Nous disposons de peu de données sur ces personnes. Avec votre étude et vos outils, vous contribuez à en créer. À qui servent-elles ? 

Nous n’avons jamais assez de données. Avant de s’attaquer à un problème, il faut avoir une vision globale. Dans l’action sociale, on est surtout dans le ressenti. Il y a un manque de données important. Avec le Soliguide, nous avions une vision très opérationnelle. Nous ne pensions pas à l’utilisation des données récupérées. Finalement, cela nous sert à détecter les besoins et leurs évolutions. Nous pouvons ainsi alerter les collectivités : attention au manque de vestiaires, x structures vont fermer…Par exemple, au moment du Covid, on s’est aperçu que 37% des recherches, plutôt hétérogènes auparavant, se concentraient sur l’alimentation. 

« Le terme de ‘tech for good’ est étrange »

On parle beaucoup de « tech for good » en ce moment. Est-ce que ce terme n’est pas un peu galvaudé aujourd’hui ? 

Je suis arrivée dans ce milieu avec mes grosses baskets d’ingénieure. J’ai immédiatement trouvé étrange qu’on investisse des millions d’euros pour fabriquer de supers outils dans de nombreux secteurs alors que, dans le social, on travaillait encore avec des crayons et du papier. Si le monde était bien fait, on aurait les moyens d’aider les gens. 

Le terme de « tech for good » est étrange. Il n’existe pas une bonne tech d’un côté et une mauvaise de l’autre. La tech est un outil, c’est tout.
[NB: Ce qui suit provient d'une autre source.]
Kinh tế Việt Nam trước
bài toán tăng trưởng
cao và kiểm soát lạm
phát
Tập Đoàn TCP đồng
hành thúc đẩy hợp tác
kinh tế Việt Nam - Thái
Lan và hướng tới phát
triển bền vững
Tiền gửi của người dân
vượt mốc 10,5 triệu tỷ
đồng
Et si on trouve des algorithmes sexistes ou racistes, c’est uniquement parce qu’ils ont été entraînés par nos données.  Nous n’avons pas encore compris comment bien aider les gens avec la tech. Je suis passionnée d’optimisation et pour moi, la tech est un outil qui permet de faire gagner du temps pour se concentrer sur l’essentiel : l’humain. Faire de la « blockchain for good » n’est pas du tout le bon angle. La tech est intéressante si elle répond à une vraie problématique. Si la solution à un problème est un crayon, il est inutile d’utiliser de la tech. 

Je pense néanmoins que c’est positif d’entendre parler de « tech for good ». À terme, je pense qu’elle deviendra même la norme.